Work order –
The whole listing should be retyped word for word, apart from the pictures it holds.

The data –
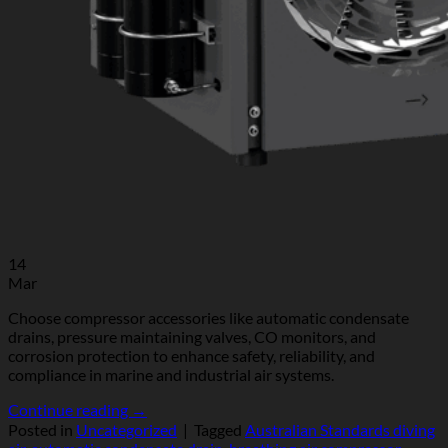
14
Mar
Choose compressor accessories like automatic condensate
drains, pressure maintaining valves, CO monitors, and
corrosion protection to enhance safety, reliability, and
compliance in marine and industrial air systems.
Continue reading
→
Posted in
Uncategorized
|
Tagged
Australian Standards diving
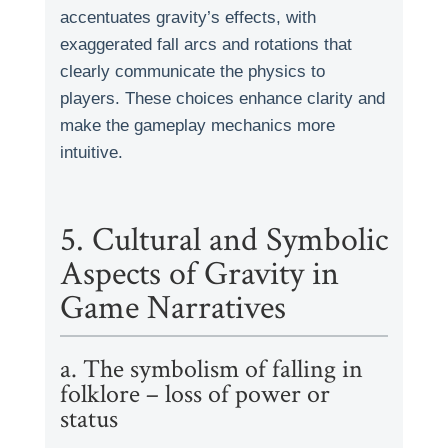
accentuates gravity’s effects, with
exaggerated fall arcs and rotations that
clearly communicate the physics to
players. These choices enhance clarity and
make the gameplay mechanics more
intuitive.
5. Cultural and Symbolic
Aspects of Gravity in
Game Narratives
a. The symbolism of falling in
folklore – loss of power or
status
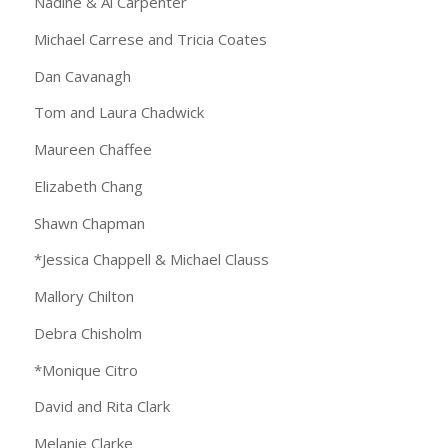
Nadine & Al Carpenter
Michael Carrese and Tricia Coates
Dan Cavanagh
Tom and Laura Chadwick
Maureen Chaffee
Elizabeth Chang
Shawn Chapman
*Jessica Chappell & Michael Clauss
Mallory Chilton
Debra Chisholm
*Monique Citro
David and Rita Clark
Melanie Clarke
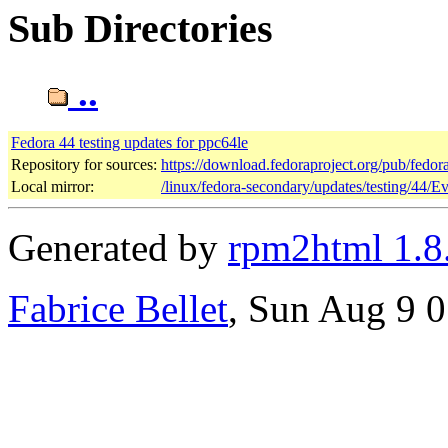
Sub Directories
..
Fedora 44 testing updates for ppc64le
Repository for sources:
https://download.fedoraproject.org/pub/fedor
Local mirror:
/linux/fedora-secondary/updates/testing/44/E
Generated by
rpm2html 1.8
Fabrice Bellet
, Sun Aug 9 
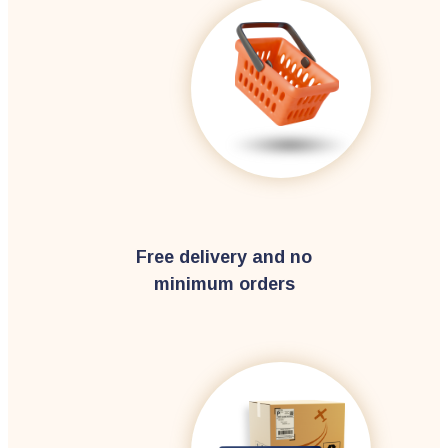
Free delivery and no
minimum orders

Answer space –
14
Mar
Choose compressor accessories like automatic condensate
drains, pressure maintaining valves, CO monitors, and
corrosion protection to enhance safety, reliability, and
compliance in marine and industrial air systems.
Continue reading
→
Posted in
Uncategorized
|
Tagged
Australian Standards diving
accentuates gravity’s effects, with
exaggerated fall arcs and rotations that
clearly communicate the physics to
players. These choices enhance clarity and
make the gameplay mechanics more
intuitive.
5. Cultural and Symbolic
Aspects of Gravity in
Game Narratives
a. The symbolism of falling in
folklore – loss of power or
status
Nadine & Al Carpenter
Michael Carrese and Tricia Coates
Dan Cavanagh
Tom and Laura Chadwick
Maureen Chaffee
Elizabeth Chang
Shawn Chapman
*Jessica Chappell & Michael Clauss
Mallory Chilton
Debra Chisholm
*Monique Citro
David and Rita Clark
Melanie Clarke
Sub Directories
..
Fedora 44 testing updates for ppc64le
Repository for sources:
https://download.fedoraproject.org/pub/fedor
Local mirror:
/linux/fedora-secondary/updates/testing/44/E
Generated by
rpm2html 1.8
Fabrice Bellet
, Sun Aug 9 
Free delivery and no
minimum orders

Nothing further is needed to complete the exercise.